Photo: Chuck Nacke Time Life Contract Merlin-1151608

There was a ton of commentary over the weekend on what happens after Apple’s $1 billion win over Samsung, with the likeliest scenario being that the latter appeals. But should the verdict stand, the biggest effect will be on Android phones overall. Apple’s victory could send a temporary chill through the market, with all manufacturers – not just Samsung – giving second thoughts to their Android devices. After all, no one is going to risk releasing a device that has a good chance of getting them sued. Google may have to work some fundamental redesigns into its operating system to avoid this sort of thing happening again, while manufacturers themselves will have to make sure their actual designs are clearly distinct from Apple products.
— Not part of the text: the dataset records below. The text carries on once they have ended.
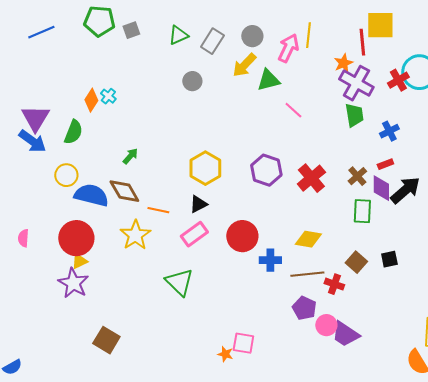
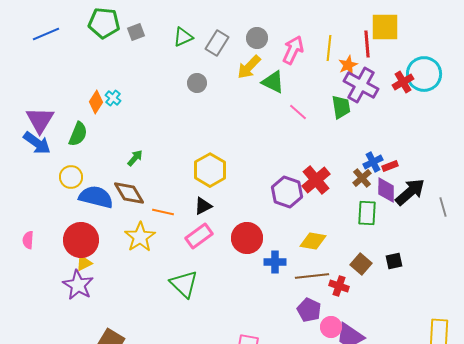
yellow line: (308, 35) -> (329, 48), moved
green triangle: (268, 80) -> (273, 82), turned 40
green trapezoid: (354, 115) -> (341, 107), moved
blue cross: (389, 131) -> (373, 162), moved
purple hexagon: (266, 170) -> (287, 192), moved

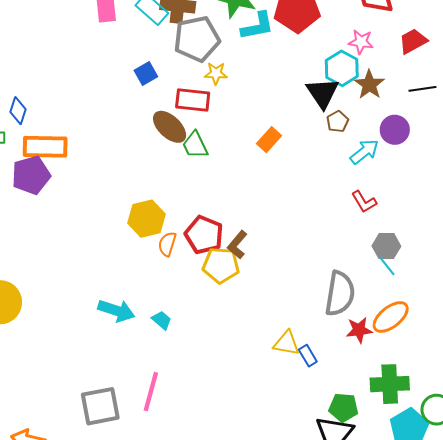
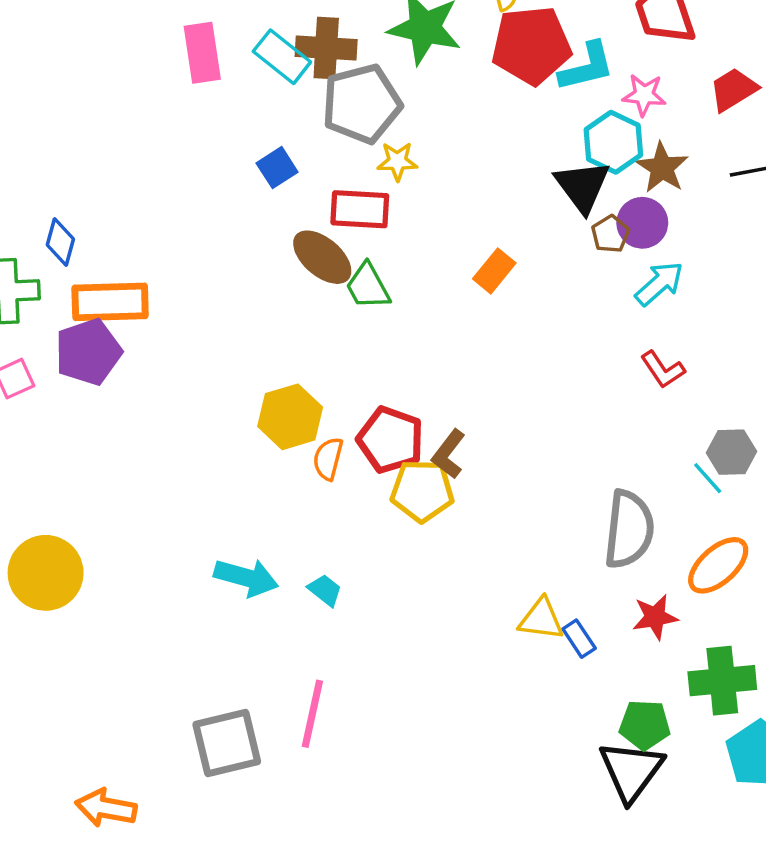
cyan L-shape: (257, 26) -> (587, 67), moved
purple circle: (395, 130) -> (642, 223), moved
gray hexagon: (386, 246) -> (732, 452), moved
red star: (359, 330) -> (655, 617), moved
The more likely scenario is that Android phone makers will have to pay Apple a license fee on the patents. Earlier this year, the company reportedly offered these manufacturers a deal that would have seen them paybetween $5 and $15 on each device. Given the big court win, such a fee could be expected to come in on the high end now. Some critics have said this is going to result in more expensive phones. While that’s true, adding $15 or so to the cost is not going to break anybody’s bank.

Of course, that’s assuming Apple is actually willing to license its technology. If Steve Jobs, who told his biographer in no uncertain terms that he wanted to destroy Android, were still alive, it would be a safe bet that no licensing deals would be offered. This is a company that has resisted licensing its Macintosh operating system for much of its existence, after all. If Jobs’ successors take the same approach, it could indeed be back to the drawing board for Google and its Android partners.
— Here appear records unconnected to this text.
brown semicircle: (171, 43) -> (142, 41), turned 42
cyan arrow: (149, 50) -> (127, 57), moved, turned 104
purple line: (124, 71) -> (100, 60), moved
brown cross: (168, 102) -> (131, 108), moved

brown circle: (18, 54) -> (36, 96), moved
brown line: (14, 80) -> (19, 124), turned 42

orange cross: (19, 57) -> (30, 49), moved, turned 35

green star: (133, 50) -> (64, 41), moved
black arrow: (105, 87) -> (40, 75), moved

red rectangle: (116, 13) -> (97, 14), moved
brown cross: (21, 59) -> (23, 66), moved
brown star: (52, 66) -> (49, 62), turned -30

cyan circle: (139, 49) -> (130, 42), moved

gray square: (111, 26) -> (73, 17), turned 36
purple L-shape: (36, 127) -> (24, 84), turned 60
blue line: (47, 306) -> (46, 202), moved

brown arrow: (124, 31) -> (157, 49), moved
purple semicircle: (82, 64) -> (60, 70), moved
The verdict therefore means two possibilities: one is business as usual, with Android phones becoming a bit more expensive. The other is that Android suffers a major setback, which would mean a giant window opening for iPhone competitors.

In a case of perfect timing, Microsoft and Nokia are set to debut the new Windows Phone 8 next week (I’ll be covering the event live – be sure to follow me on Twitter). Microsoft’s Windows Phone 7 hasn’t exactly set the world on fire, but the company is looking amazingly prescient right now. Just about every reviewer has mentioned how “different” Microsoft’s devices are from the other smartphones on the market. There’s certainly no mistaking a Windows Phone for an iPhone, which in the current legal environment is probably the best compliment Microsoft can get.

If Android does indeed get hamstrung by Apple’s patent win, Microsoft would be the obvious winner as wireless carriers desperately look for something else to sell. Research In Motion could also have benefited, but with new BlackBerry devices still months away, the company is likely to miss this big window of opportunity. Again.

Apple’s patent win could thus turn out to be really good news for Microsoft, which is all kinds of ironic.